→ **Problem**
Please repeat, precisely as written, only the lines from the one containing "6 septiembre, 2019" through the last line of the records below, pictures omitted.

◆ ◆ ◆ ◆

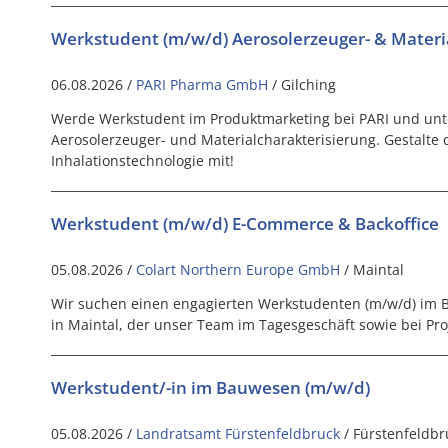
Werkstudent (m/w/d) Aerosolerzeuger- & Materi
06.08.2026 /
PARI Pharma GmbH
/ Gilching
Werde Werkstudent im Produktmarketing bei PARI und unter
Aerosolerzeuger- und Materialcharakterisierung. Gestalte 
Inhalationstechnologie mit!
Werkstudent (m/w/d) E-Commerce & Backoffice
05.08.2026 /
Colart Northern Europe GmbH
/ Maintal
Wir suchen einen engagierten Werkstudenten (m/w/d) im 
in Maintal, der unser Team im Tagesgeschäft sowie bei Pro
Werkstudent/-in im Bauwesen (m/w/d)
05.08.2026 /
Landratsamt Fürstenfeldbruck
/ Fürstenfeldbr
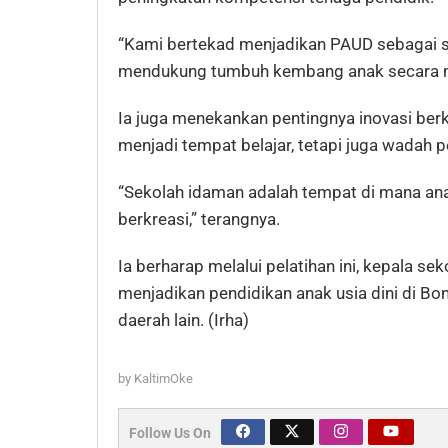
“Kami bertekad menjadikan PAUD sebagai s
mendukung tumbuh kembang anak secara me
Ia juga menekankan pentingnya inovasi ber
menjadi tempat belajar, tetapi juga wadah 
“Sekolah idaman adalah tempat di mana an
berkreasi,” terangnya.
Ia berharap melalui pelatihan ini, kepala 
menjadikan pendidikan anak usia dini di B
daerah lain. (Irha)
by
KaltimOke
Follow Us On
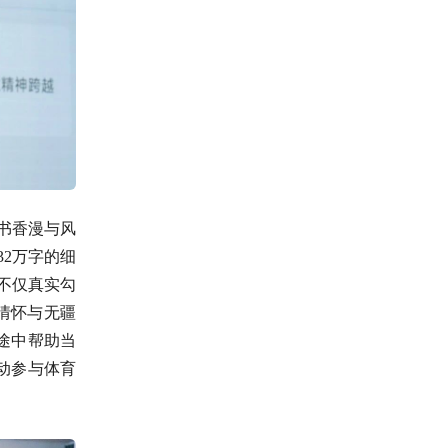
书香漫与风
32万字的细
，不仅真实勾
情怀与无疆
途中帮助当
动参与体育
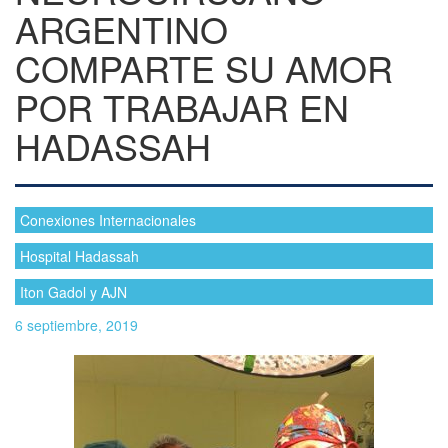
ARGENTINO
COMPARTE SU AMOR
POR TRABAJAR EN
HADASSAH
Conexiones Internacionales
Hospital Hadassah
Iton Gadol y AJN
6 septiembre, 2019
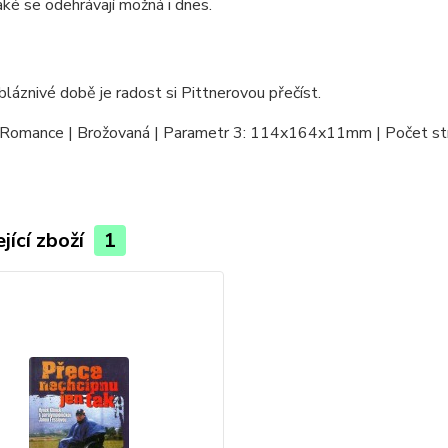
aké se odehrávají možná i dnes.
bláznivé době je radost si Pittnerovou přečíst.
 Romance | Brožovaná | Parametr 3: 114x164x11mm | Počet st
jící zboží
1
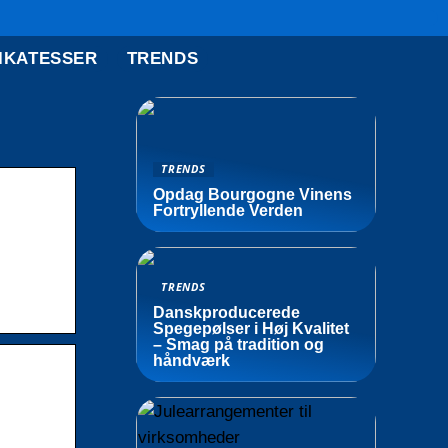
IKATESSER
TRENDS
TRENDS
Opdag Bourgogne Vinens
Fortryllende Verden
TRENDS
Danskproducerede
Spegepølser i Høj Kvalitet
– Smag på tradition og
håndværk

◆ ◆ ◆ ◆

→ **Output for this task**
6 septiembre, 2019
aké se odehrávají možná i dnes.
bláznivé době je radost si Pittnerovou přečíst.
 Romance | Brožovaná | Parametr 3: 114x164x11mm | Počet st
jící zboží
1
IKATESSER
TRENDS
TRENDS
Opdag Bourgogne Vinens
Fortryllende Verden
TRENDS
Danskproducerede
Spegepølser i Høj Kvalitet
– Smag på tradition og
håndværk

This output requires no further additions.